Kraus occupa lo spazio maggiore nel libro che riporta in copertina la foto di Cesare Battisti appena impiccato, posta già all’inizio de “Gli ultimi giorni dell’umanità”: perché Kraus è così importante anche per gli italiani, e per i trentini in particolare?
«Kraus è il critico più severo dell’Austria Asburgica, del suo imperatore Francesco Giuseppe, e della Guerra scoppiata nell’estate del 1914. A suo giudizio l’imperatore è il primo colpevole di questa tragedia. Francesco Giuseppe ha “rimbecillito” per settant’anni i suoi sudditi, governando con pedante mediocrità quel “guazzabuglio” (Pallawatsch) che era l’Impero Austro-Ungarico, composto di ben 22 nazionalità diverse, senza tentare alcuna opera di emancipazione politica e senza promuovere alcun progresso economico, come aveva fatto Bismarck in Germania. Nella fotografia ufficiale di Battisti morto Kraus vide l’orrore, provocato da un popolo “rimbecillito” che esprime col boia, sorridente e soddisfatto di esibire il suo “trofeo”, la sua vera natura, quella che Kraus chiama “la giovialità sanguinaria” del volto dell’Austria».
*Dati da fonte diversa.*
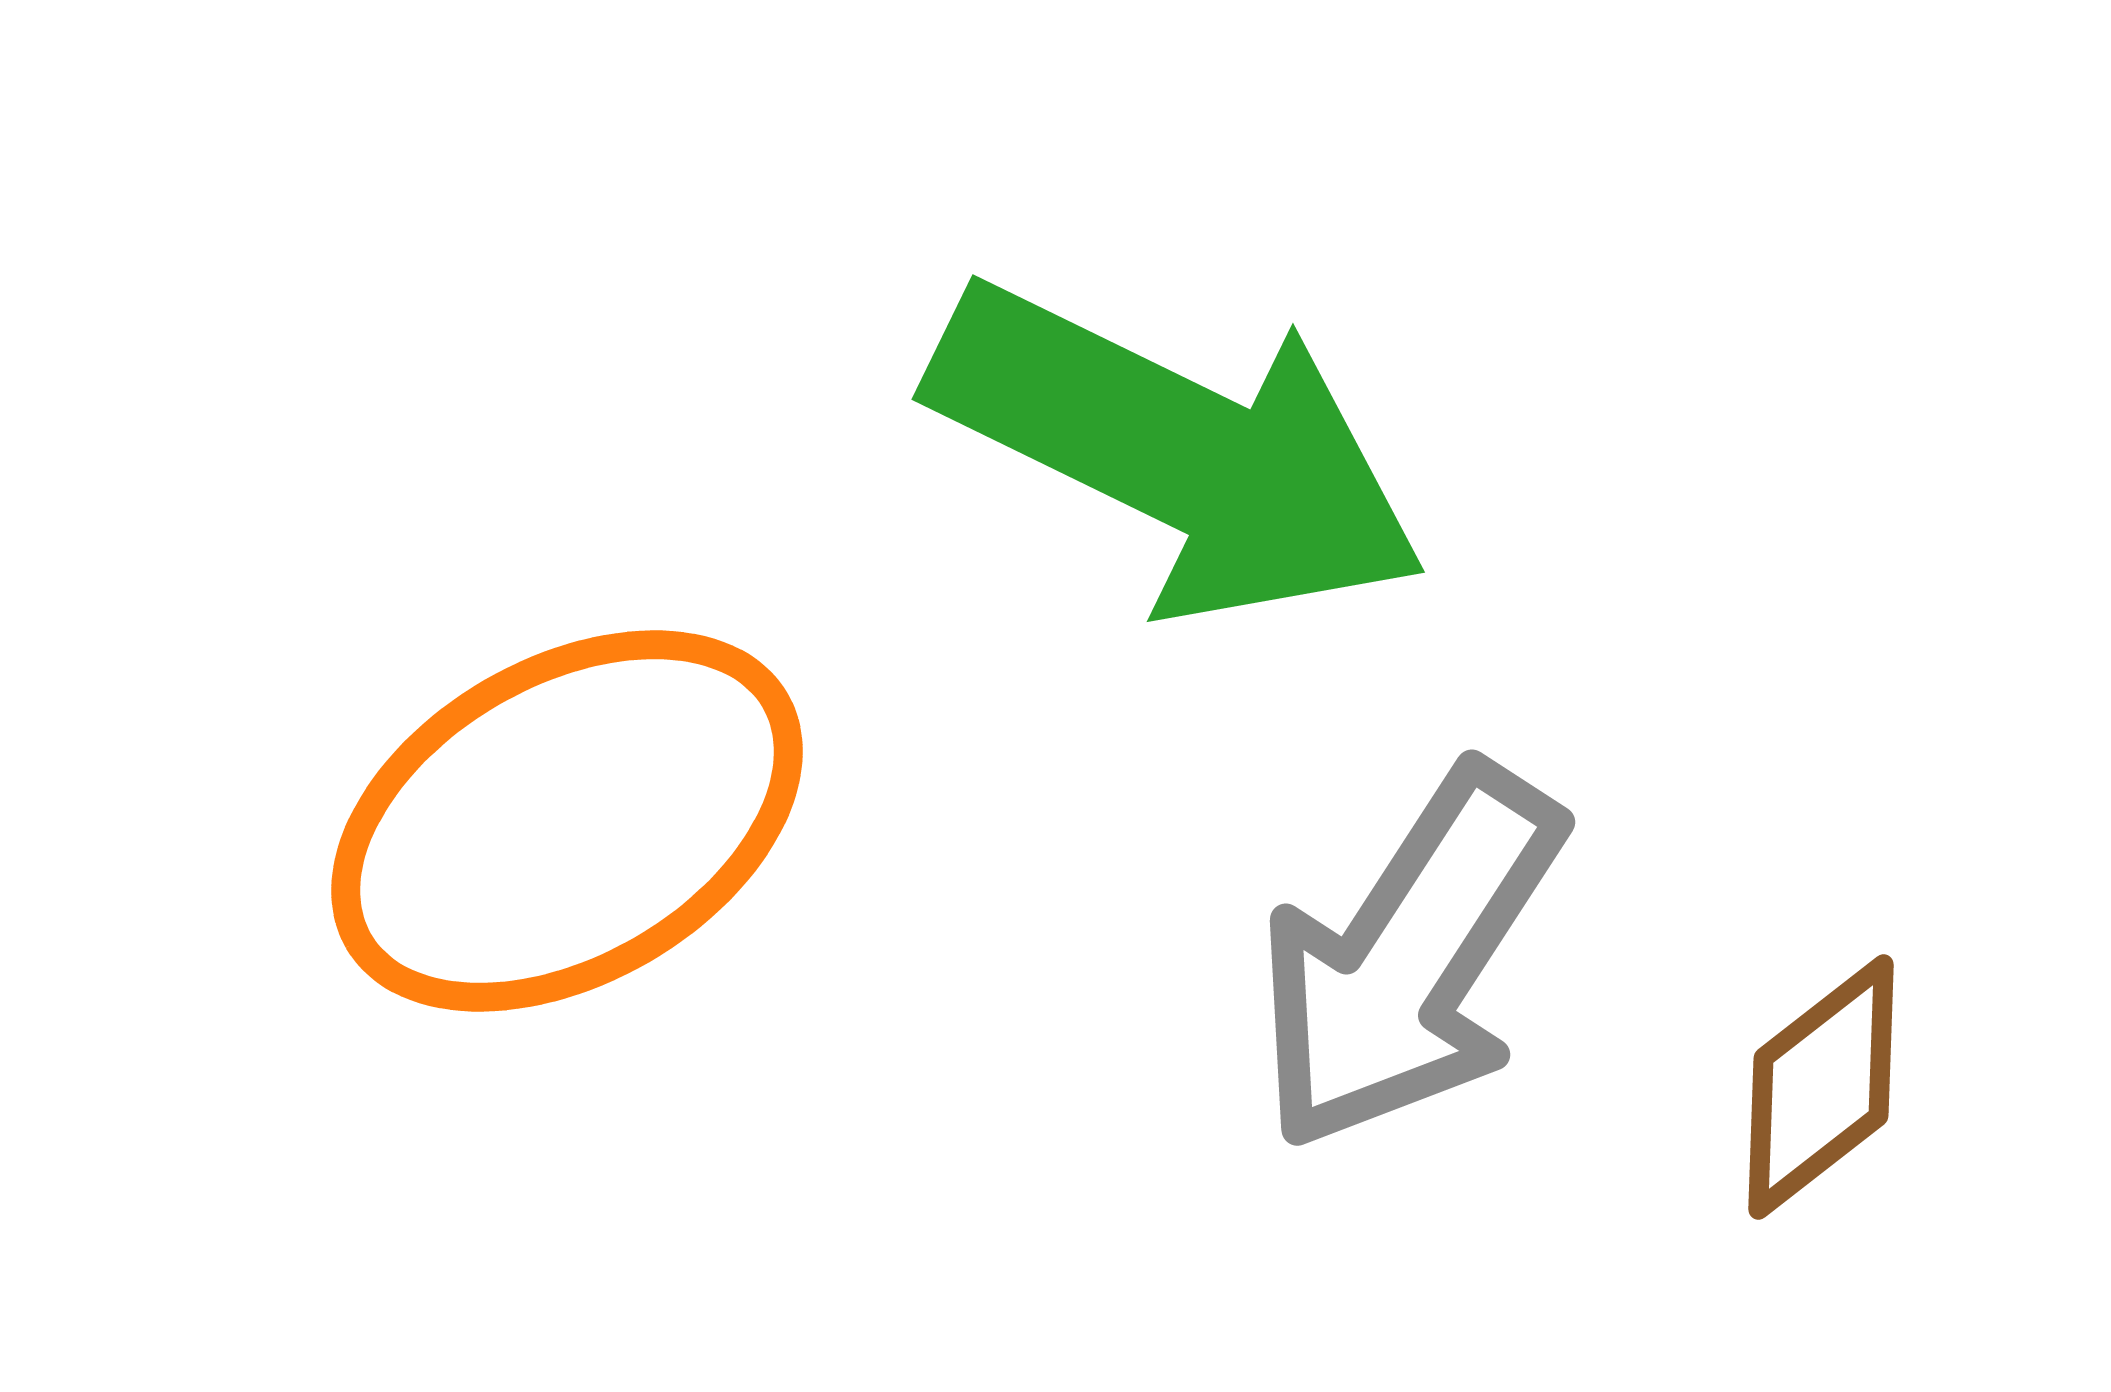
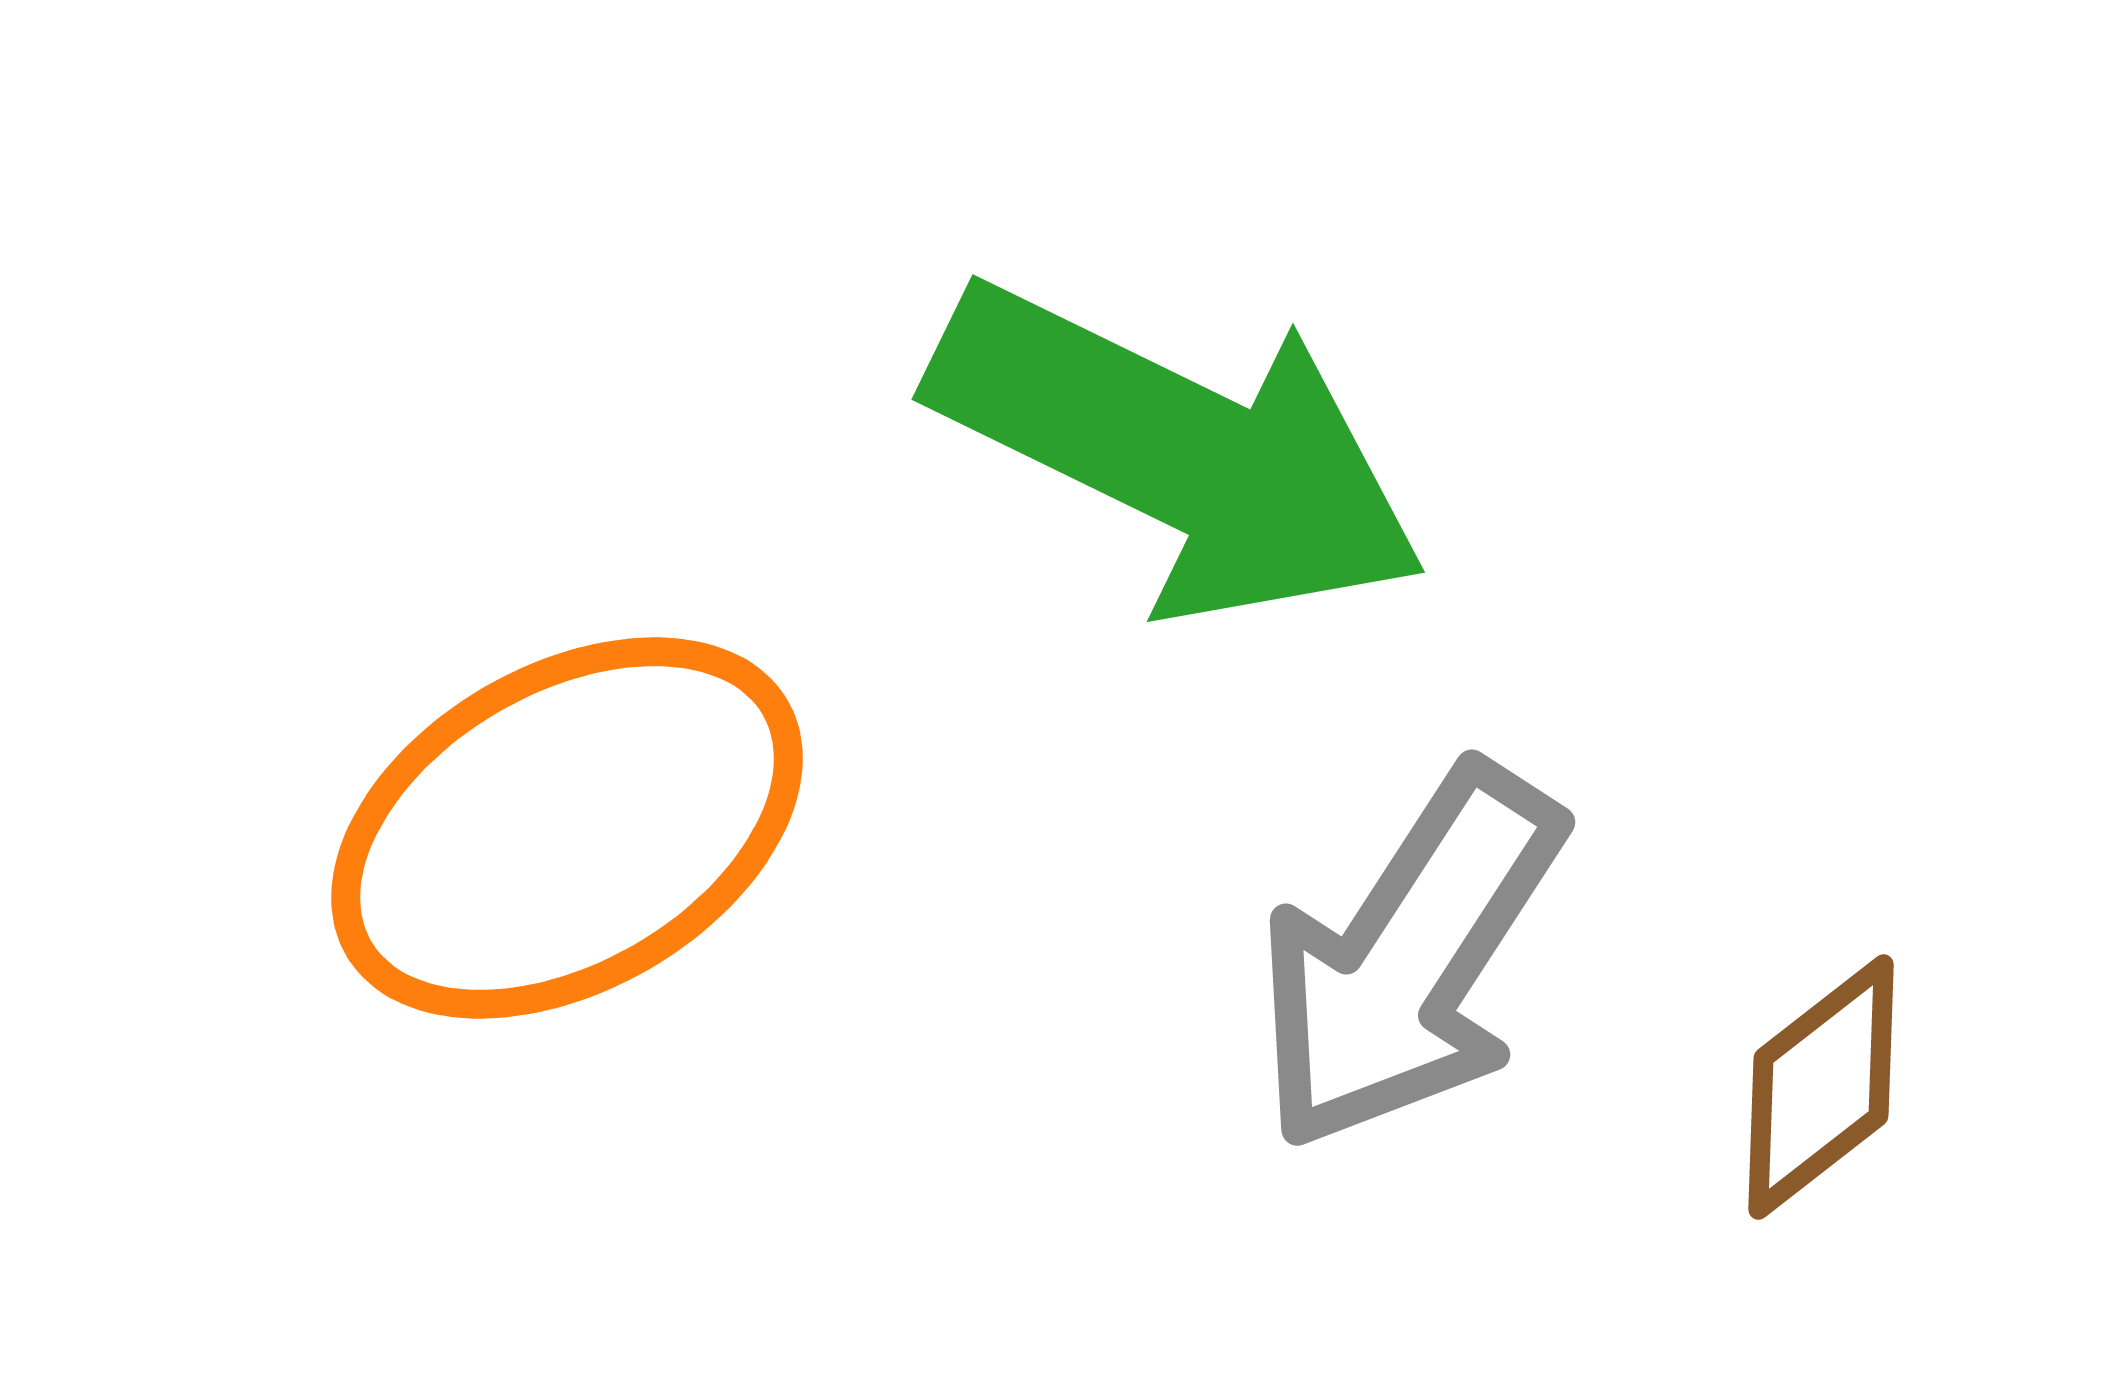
orange ellipse: moved 7 px down
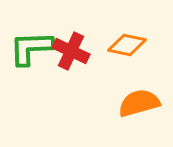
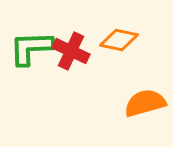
orange diamond: moved 8 px left, 5 px up
orange semicircle: moved 6 px right
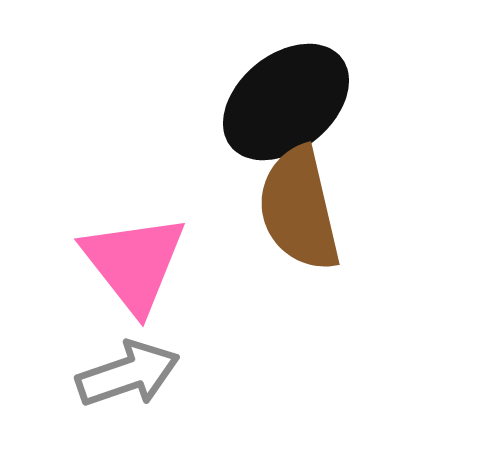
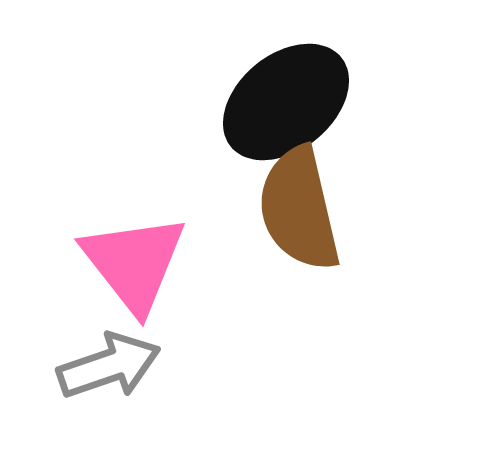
gray arrow: moved 19 px left, 8 px up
Come mai una foto che doveva essere diffusa come cartolina dal comando militare ebbe l’effetto contrario?
«Il comando militare austriaco impose di fotografare sempre ogni esecuzione capitale con un militare austriaco a fianco della vittima, per documentarne l’autenticità. L’Archivio Militare di Vienna conserva migliaia di foto di impiccati in tutti i paesi dove si combatté. Nel frattempo molte di queste foto sono state pubblicate. Esse rendono visivamente evidente la politica di terrore condotta dall’esercito austroungarico. Lo stesso Kraus scrive nella scena dove si parla di Cesare Battisti di ben “36.000 forche innalzate sotto il comando dell’arciduca Federico”. Per lui Cesare Battisti, ingiustamente processato, condannato e dileggiato, era l’emblema dell’ignobile fine dell’Austria “corrotta dagli Asburgo».